The Kentucky Republican, according to several sources, told Democratic colleagues "tough s---" Thursday when they tried to get him to change his mind about blocking a voice vote on the bill. Voice votes can be blocked by a single objection, and the next roll call vote was scheduled for Tuesday.
Federal agencies and lawmakers spent much of the weekend trying to assess the ripple affects of Bunning's actions.
According to the National Employment Law Project, a research group, some 1.2 million unemployed workers, including 14,000 in Kentucky, would lose federal jobless benefits this month. The U.S. Labor Department figures about one-third will lose benefits in the first two weeks of the month.
Letting the highway program lapse could mean an estimated 90,000 jobs lost. As many as 2 million families with satellite television service could lose access to local television stations because a copyright law expired Sunday night.
According to the law project, states hardest hit by the Monday cutoff could be California, where an estimated 201,274 people could lose jobless benefits, and Florida, where the total is an estimated 105,016. Other potential state totals: Georgia, 48,284; Texas, 82,850; and Illinois, 65,431.
A spokesman for Senate Republican Leader Mitch McConnell, Kentucky's senior senator, issued a statement Monday expressing disappointment that unemployment benefits had been allowed to lapse.
"Senator McConnell supports extending unemployment benefits and is disappointed they have expired," said Robert Steurer, a McConnell spokesman. "He believes this should have been addressed weeks ago when there was a bipartisan agreement to do so. However, he hopes this issue is resolved quickly so that Kentuckians who are out of work will have their benefits restored soon."
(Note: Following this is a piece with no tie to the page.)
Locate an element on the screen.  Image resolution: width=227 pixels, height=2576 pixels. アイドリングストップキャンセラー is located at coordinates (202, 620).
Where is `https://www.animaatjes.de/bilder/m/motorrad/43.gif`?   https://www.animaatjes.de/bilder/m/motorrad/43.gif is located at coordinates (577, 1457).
Other Republicans took Bunning to task.
"It's hard to argue with a senator who wants to become fiscally responsible ..." said Sen. Lindsey Graham, R-S.C. "However, when it comes to unemployment benefits, I don't think it's fair to punish people who've already lost their jobs. You have to be realistic sometimes. The money is running out."
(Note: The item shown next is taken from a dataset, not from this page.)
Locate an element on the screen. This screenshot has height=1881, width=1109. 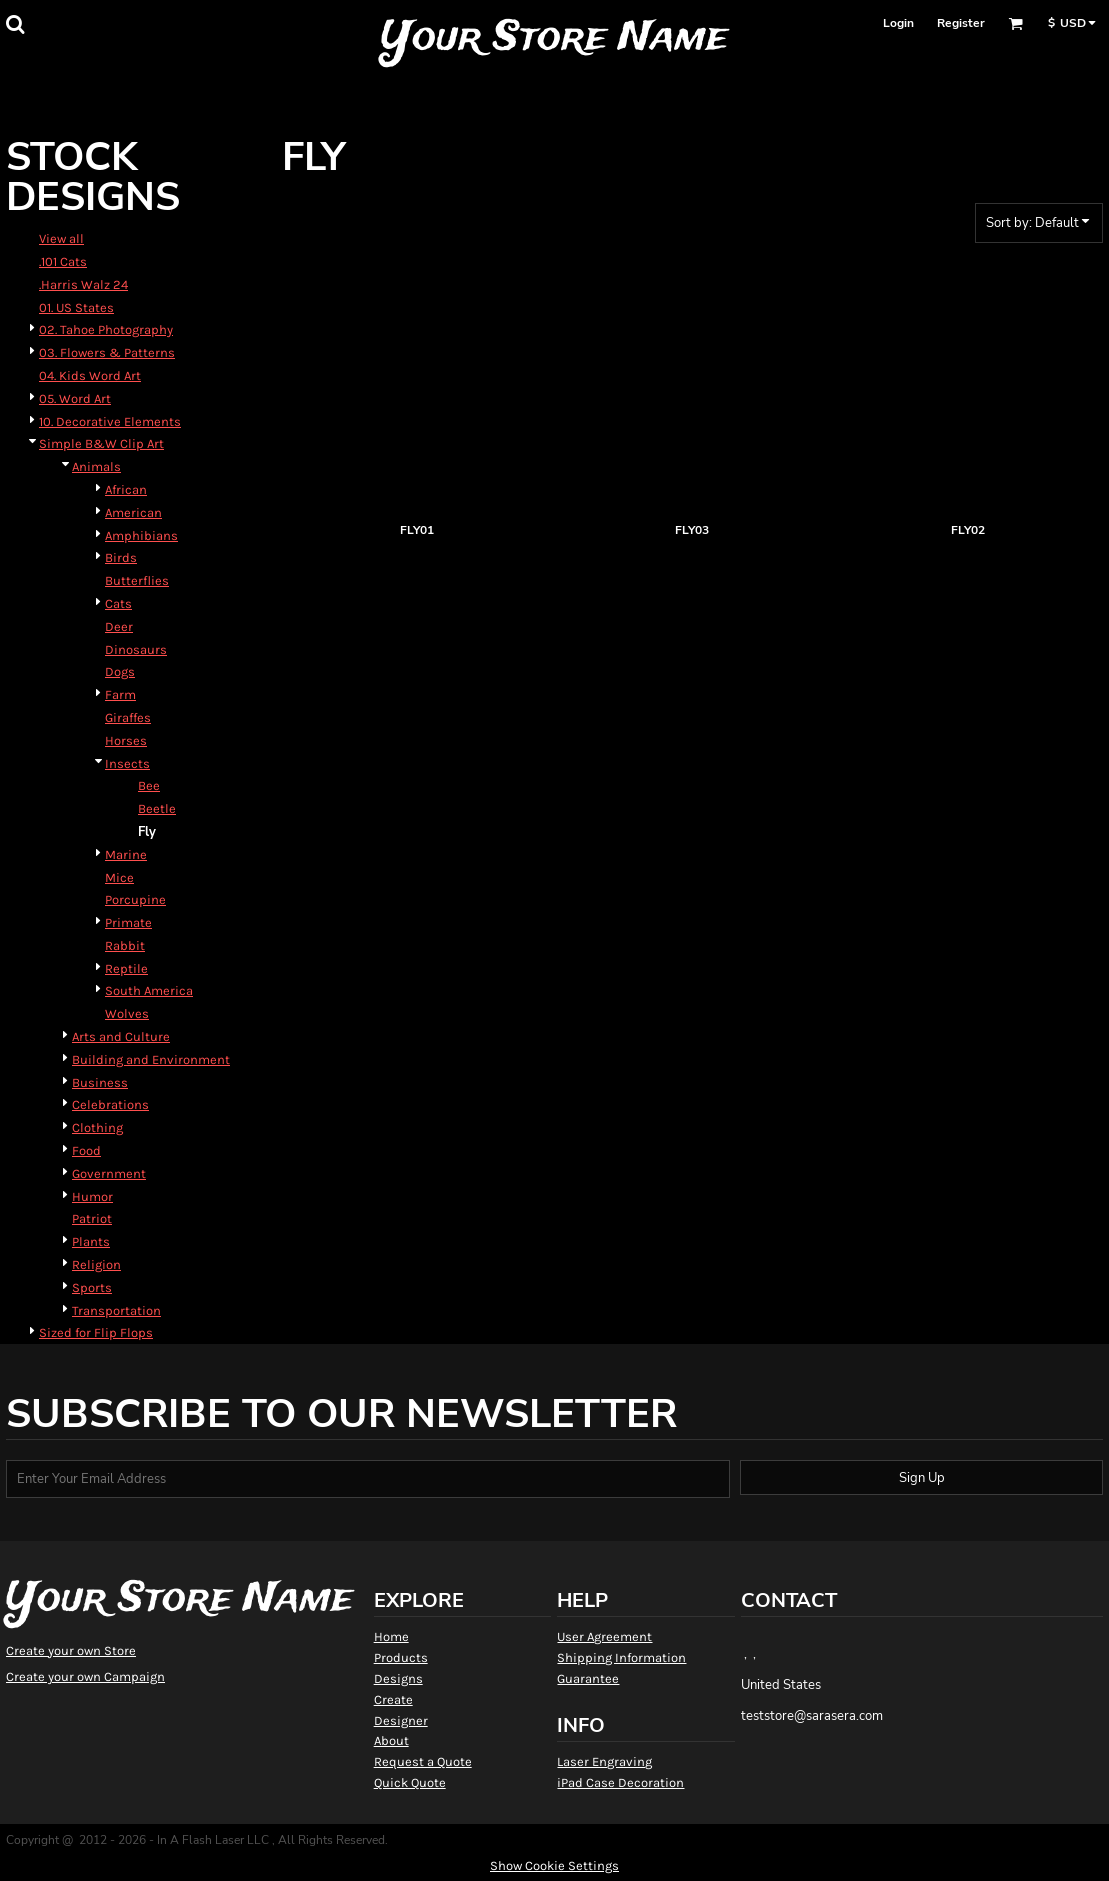 Quick Quote is located at coordinates (410, 1782).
Sen. Jon Kyl, the Senate's No. 2 Republican, promised Sunday that Congress will pass legislation to fund the jobless benefits, highway and transit projects and other government programs.
However, the Senate is not expected to act until Tuesday at the earliest. And when it does reconvene, it plans to consider a longer-term extension.
The bill, which also could include tax breaks that expired at the end of last year, is expected to attract several amendments that could slow it down, and although Republican leaders say the measure will pass eventually, approval is likely to be delayed until the end of the week. Once the Senate passes the measure, it needs the consent of the House of Representatives.
Kyl, though, told Fox News Sunday, flatly, "it will pass."
The Arizona senator also sympathized with Bunning. Recently, Congress adopted "pay as you go" rules requiring that in many cases, new programs must be paid for. So why, Bunning asked, if these extensions are so popular, can't Congress find the money to fund them?
"Congress just passed the so-called pay-go legislation, which is supposed to require that we find offsets or other savings if we're going to spend money," Kyl said. "And what's the first thing we do? We exempt this bill from it."
Bunning remained steadfast in the face of withering criticism Monday.
Democrats seized the opportunity to pounce on Bunning and his party for "obstructionist politics."
Kentucky Lt. Gov. Daniel Mongiardo, a Democratic candidate for Bunning's seat, plans to hold a protest rally at 3 p.m. Tuesday outside Bunning's Lexington office at 771 Corporate Drive. And Kentucky Republican Rand Paul's campaign for the U.S. Senate plans to hold a rally to support Bunning at the same time and place.